┌─ Dataset excerpts
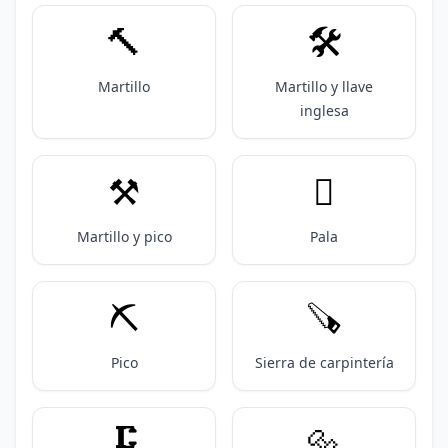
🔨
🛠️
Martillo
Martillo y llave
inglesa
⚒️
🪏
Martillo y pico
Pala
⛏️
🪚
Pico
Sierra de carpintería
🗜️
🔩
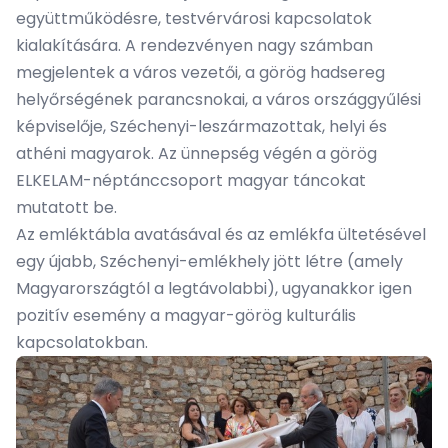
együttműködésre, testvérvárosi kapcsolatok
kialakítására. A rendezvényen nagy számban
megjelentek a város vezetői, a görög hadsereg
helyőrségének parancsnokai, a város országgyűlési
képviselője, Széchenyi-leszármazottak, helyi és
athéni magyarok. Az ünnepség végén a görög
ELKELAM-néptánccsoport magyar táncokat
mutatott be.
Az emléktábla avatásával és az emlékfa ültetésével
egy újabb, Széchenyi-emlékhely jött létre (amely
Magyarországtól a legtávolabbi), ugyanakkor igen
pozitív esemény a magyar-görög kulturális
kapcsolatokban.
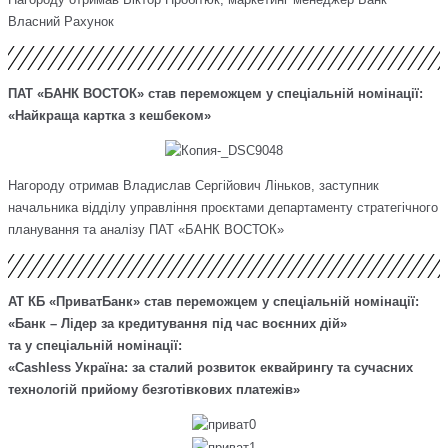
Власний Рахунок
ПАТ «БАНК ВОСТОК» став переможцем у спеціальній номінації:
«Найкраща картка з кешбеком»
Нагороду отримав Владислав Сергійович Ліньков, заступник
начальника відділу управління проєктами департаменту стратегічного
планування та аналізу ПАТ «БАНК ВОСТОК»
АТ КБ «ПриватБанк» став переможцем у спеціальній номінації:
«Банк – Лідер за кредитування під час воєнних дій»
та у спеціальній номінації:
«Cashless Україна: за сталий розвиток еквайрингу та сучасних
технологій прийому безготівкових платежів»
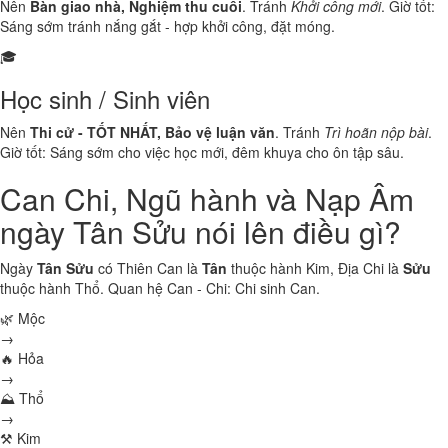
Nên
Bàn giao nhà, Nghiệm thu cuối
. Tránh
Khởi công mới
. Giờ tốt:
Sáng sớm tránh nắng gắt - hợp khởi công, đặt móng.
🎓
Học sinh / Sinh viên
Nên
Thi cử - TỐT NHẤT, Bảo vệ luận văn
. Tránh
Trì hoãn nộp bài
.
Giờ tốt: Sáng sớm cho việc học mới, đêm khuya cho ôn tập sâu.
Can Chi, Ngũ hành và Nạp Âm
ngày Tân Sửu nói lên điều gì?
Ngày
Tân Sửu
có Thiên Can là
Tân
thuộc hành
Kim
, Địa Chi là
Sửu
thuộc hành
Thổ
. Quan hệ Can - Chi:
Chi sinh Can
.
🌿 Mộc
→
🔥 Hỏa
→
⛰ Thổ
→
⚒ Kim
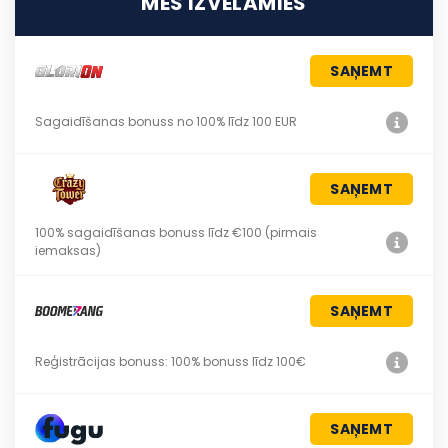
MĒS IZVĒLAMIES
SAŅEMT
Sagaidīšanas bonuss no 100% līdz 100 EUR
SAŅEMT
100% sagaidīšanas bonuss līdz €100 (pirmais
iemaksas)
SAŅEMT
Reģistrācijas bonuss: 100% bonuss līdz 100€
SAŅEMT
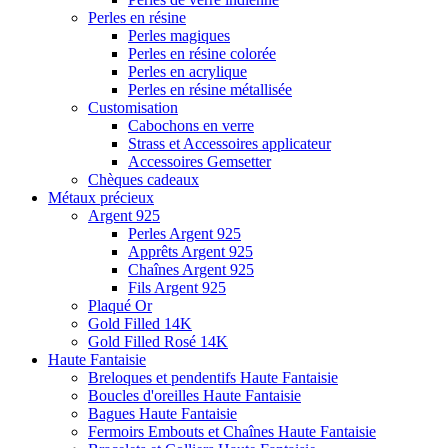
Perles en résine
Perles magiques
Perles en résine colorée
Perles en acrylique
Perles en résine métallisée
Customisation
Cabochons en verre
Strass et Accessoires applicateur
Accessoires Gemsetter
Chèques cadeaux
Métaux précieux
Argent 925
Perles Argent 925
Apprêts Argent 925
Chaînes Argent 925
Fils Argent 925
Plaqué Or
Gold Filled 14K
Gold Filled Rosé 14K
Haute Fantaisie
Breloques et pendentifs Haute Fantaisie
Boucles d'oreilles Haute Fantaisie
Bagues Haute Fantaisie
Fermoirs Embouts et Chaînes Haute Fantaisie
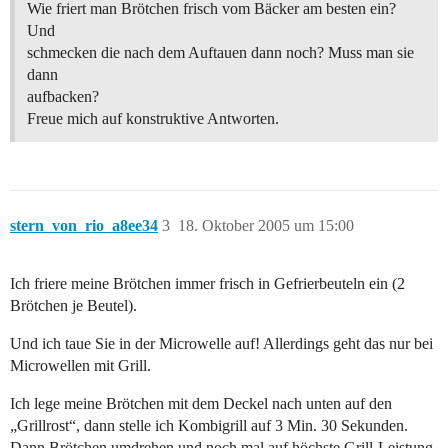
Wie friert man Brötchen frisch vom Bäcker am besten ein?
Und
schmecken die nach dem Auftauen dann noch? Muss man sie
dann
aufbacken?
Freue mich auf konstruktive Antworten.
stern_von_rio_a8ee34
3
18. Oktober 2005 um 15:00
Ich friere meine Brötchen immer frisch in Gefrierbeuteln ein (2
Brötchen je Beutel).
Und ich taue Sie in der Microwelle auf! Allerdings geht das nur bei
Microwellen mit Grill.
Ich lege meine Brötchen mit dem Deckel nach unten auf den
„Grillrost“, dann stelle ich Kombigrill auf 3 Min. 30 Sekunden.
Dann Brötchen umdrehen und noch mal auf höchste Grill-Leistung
└─
Exercise: Restate exactly, please, only the lines between the start of the data and the line containing "Giờ tốt: Sáng", both ends included, skipping the pictures.

Written solution:
🔨
🛠️
Martillo
Martillo y llave
inglesa
⚒️
🪏
Martillo y pico
Pala
⛏️
🪚
Pico
Sierra de carpintería
🗜️
🔩
együttműködésre, testvérvárosi kapcsolatok
kialakítására. A rendezvényen nagy számban
megjelentek a város vezetői, a görög hadsereg
helyőrségének parancsnokai, a város országgyűlési
képviselője, Széchenyi-leszármazottak, helyi és
athéni magyarok. Az ünnepség végén a görög
ELKELAM-néptánccsoport magyar táncokat
mutatott be.
Az emléktábla avatásával és az emlékfa ültetésével
egy újabb, Széchenyi-emlékhely jött létre (amely
Magyarországtól a legtávolabbi), ugyanakkor igen
pozitív esemény a magyar-görög kulturális
kapcsolatokban.
Власний Рахунок
ПАТ «БАНК ВОСТОК» став переможцем у спеціальній номінації:
«Найкраща картка з кешбеком»
Нагороду отримав Владислав Сергійович Ліньков, заступник
начальника відділу управління проєктами департаменту стратегічного
планування та аналізу ПАТ «БАНК ВОСТОК»
АТ КБ «ПриватБанк» став переможцем у спеціальній номінації:
«Банк – Лідер за кредитування під час воєнних дій»
та у спеціальній номінації:
«Cashless Україна: за сталий розвиток еквайрингу та сучасних
технологій прийому безготівкових платежів»
Nên
Bàn giao nhà, Nghiệm thu cuối
. Tránh
Khởi công mới
. Giờ tốt:
Sáng sớm tránh nắng gắt - hợp khởi công, đặt móng.
🎓
Học sinh / Sinh viên
Nên
Thi cử - TỐT NHẤT, Bảo vệ luận văn
. Tránh
Trì hoãn nộp bài
.
Giờ tốt: Sáng sớm cho việc học mới, đêm khuya cho ôn tập sâu.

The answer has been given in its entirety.